Here, I have implemented several classes to make the process of topic modelling easier:
- Bookshelf: It consists several book object (from class Book). Bookshelf enable managing one or multiple book and transforming their contents into dictionary and pandas dataframe format.
- Book: It consistent of processed information of a book. A book has a name, a reference to text file containing the textual contents, and some additional metadata such as how to trim the unwanted text from start and end of the textual content, how to divide it into parts (based on starting sentence or heading of each part) and finally how identify the paragraphs - here default is just by splitting based on tab '\t', having a certain a minimum threshold of word counts.
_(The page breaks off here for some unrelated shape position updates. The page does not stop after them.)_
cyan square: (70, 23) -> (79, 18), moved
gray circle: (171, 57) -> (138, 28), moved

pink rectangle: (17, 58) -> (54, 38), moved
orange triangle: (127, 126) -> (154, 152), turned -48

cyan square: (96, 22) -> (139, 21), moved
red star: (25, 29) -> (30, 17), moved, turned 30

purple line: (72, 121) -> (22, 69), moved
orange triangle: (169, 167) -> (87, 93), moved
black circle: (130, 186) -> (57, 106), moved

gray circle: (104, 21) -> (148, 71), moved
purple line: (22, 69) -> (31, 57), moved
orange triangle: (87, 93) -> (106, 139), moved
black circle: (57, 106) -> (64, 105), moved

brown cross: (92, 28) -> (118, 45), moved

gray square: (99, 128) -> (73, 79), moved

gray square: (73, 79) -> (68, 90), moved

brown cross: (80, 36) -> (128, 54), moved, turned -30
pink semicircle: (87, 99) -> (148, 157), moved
- Processor: It's a class that orchestrate a series of preprocessing steps. This can be configured to make a suitable pipline.
- LDAModel: LDA model a wrapper class Gensim that take a pandas dataframe format from bookshelf, perform preprocessing, plot c_v and u_mass measures to help you find optimum number for number of topics and finally create topics and label the dominant topic and the percentage of contribution of the dominant topic for each paragraph
- Sentiment: is a class with several functions that takes a paragraph and derive the sentiment results from flair.
- BookVis: This class combines the results of LDA model and sentiment model with the hierarchy captured in Bookshelf: shelf > books > parts > paragraphs and create several plots in each level.
- pandas
- gensim
- matplotlib
- seaborn
- pyLDAvis
- flair
- spacy (run: 'python -m spacy download en_core_web_md' after installation)
- wordcloud
- plotnine (run: pip install 'plotnine[all]')
- itable
4 sample books are automatically downloaded from Project Gutenberg:
- A Christmas Carol (Charles Dickens)
- Crime and Punishment (Fyodor Dostoyevsky)
- Alice's Adventures in Wonderland (Lewis Carroll)
- Metamorphosis (Franz Kafka)
You can use the implementation (partially or completely) to analyse sentiments in books and identify topics using LDA.
Check the provided notebook on how you can create bookshelf and analyse the content of all and each of the books.